Kaggle: Salt Segmentation

This article documents my thoughts and processes on my first Kaggle competition. The objective of this competition was to identify salt from sub-surface geological images. Professional seismic imaging still requires expert human interpretation of salt bodies, leading to subjective, highly variable renderings. The variability in these results can lead to potentially dangerous scenarios for oil and gas drilling companies. The competition was posted in an attempt to garner machine-learning based solutions that could improve the status-quo.
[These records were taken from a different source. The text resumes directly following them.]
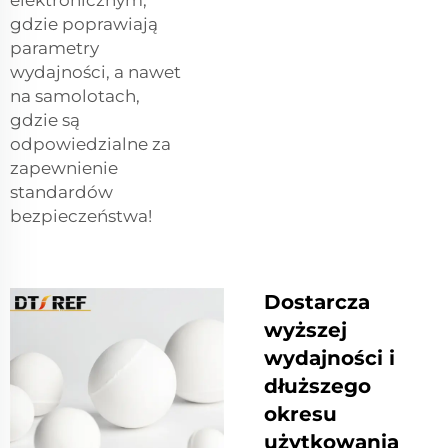
elektronicznym,
gdzie poprawiają
parametry
wydajności, a nawet
na samolotach,
gdzie są
odpowiedzialne za
zapewnienie
standardów
bezpieczeństwa!
Dostarcza
wyższej
wydajności i
dłuższego
okresu
użytkowania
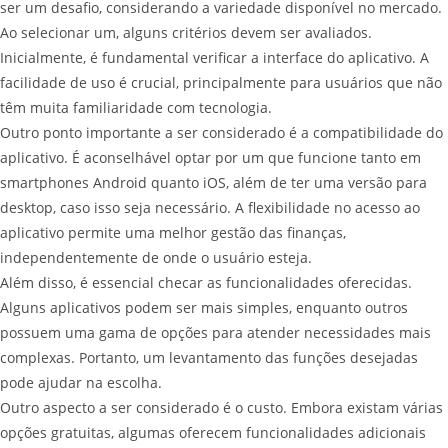
ser um desafio, considerando a variedade disponível no mercado.
Ao selecionar um, alguns critérios devem ser avaliados.
Inicialmente, é fundamental verificar a interface do aplicativo. A
facilidade de uso é crucial, principalmente para usuários que não
têm muita familiaridade com tecnologia.
Outro ponto importante a ser considerado é a compatibilidade do
aplicativo. É aconselhável optar por um que funcione tanto em
smartphones Android quanto iOS, além de ter uma versão para
desktop, caso isso seja necessário. A flexibilidade no acesso ao
aplicativo permite uma melhor gestão das finanças,
independentemente de onde o usuário esteja.
Além disso, é essencial checar as funcionalidades oferecidas.
Alguns aplicativos podem ser mais simples, enquanto outros
possuem uma gama de opções para atender necessidades mais
complexas. Portanto, um levantamento das funções desejadas
pode ajudar na escolha.
Outro aspecto a ser considerado é o custo. Embora existam várias
opções gratuitas, algumas oferecem funcionalidades adicionais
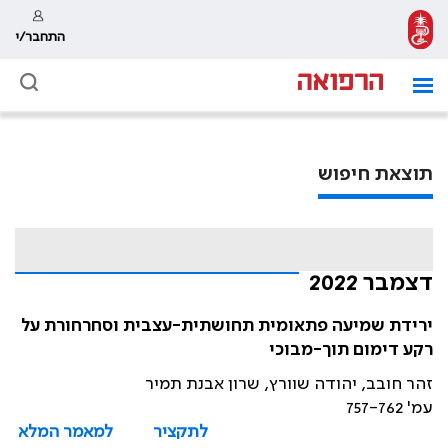
התחבר/י
תוצאת חיפוש
דצמבר 2022
ירידת שמיעה פתאומית תחושתית-עצבית וסחרחורת על
רקע דימום תוך-מבוכי
זהר חובב, יהודה שוורץ, שרון אבנת תמיר
עמ' 757-762
לתקציר
למאמר המלא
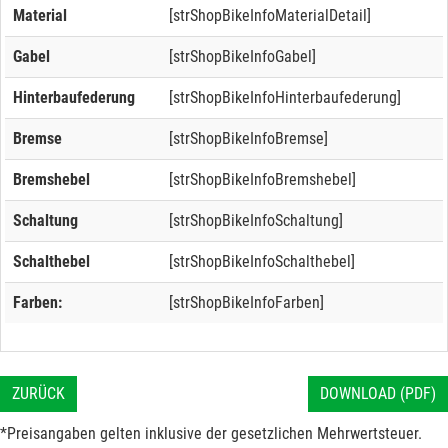
Material
[strShopBikeInfoMaterialDetail]
Gabel
[strShopBikeInfoGabel]
Hinterbaufederung
[strShopBikeInfoHinterbaufederung]
Bremse
[strShopBikeInfoBremse]
Bremshebel
[strShopBikeInfoBremshebel]
Schaltung
[strShopBikeInfoSchaltung]
Schalthebel
[strShopBikeInfoSchalthebel]
Farben:
[strShopBikeInfoFarben]
ZURÜCK
DOWNLOAD (PDF)
*Preisangaben gelten inklusive der gesetzlichen Mehrwertsteuer.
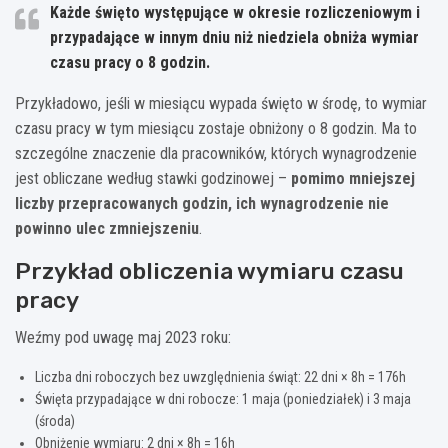
Każde święto występujące w okresie rozliczeniowym i
przypadające w innym dniu niż niedziela obniża wymiar
czasu pracy o 8 godzin.
Przykładowo, jeśli w miesiącu wypada święto w środę, to wymiar
czasu pracy w tym miesiącu zostaje obniżony o 8 godzin. Ma to
szczególne znaczenie dla pracowników, których wynagrodzenie
jest obliczane według stawki godzinowej –
pomimo mniejszej
liczby przepracowanych godzin, ich wynagrodzenie nie
powinno ulec zmniejszeniu
.
Przykład obliczenia wymiaru czasu
pracy
Weźmy pod uwagę maj 2023 roku:
Liczba dni roboczych bez uwzględnienia świąt: 22 dni × 8h = 176h
Święta przypadające w dni robocze: 1 maja (poniedziałek) i 3 maja
(środa)
Obniżenie wymiaru: 2 dni × 8h = 16h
Given that this was my first competition and that I would only be able to work on the competition in my spare time, my objectives were to get a feel for how the competition process worked, apply my skills to an interestng and different problem, and to work on developing new skills and knowledge. With that covered, let’s dive in!

Model Selection

For this challenge, I chose to build a U-net model, as their ability to perform image segmentation suits the given challenge. At a high level, U-nets are a convolutional neural network model where for each layer, the X and Y dimensions slowly decrease and the number of filters (Z dimension) increases relative to the previous layer. Once this process has happened a few times (the extent of this decreasing is a model hyper-parameter), the opposite then happens, with layer X and Y dimensions increasing as the number of filters decreases. Finally, there is a layer at the end for per-pixel classification based on the segmentation. An image of an example u-net (from the linked paper) encapsulating this process is shown below.

U-net model

Data Loading and Segmentation

I used the python package pandas to import the data. A separate data frame was used for the training and test data. Each of the data frames contained image identifiers, the depth the image was taken, and the actual image itself. The code snippet for generating these data frames is below.

train_df = pd.read_csv("./train.csv", index_col="id", usecols=[0])
depths_df = pd.read_csv("./depths.csv", index_col="id")
train_df = train_df.join(depths_df)
test_df = depths_df[~depths_df.index.isin(train_df.index)]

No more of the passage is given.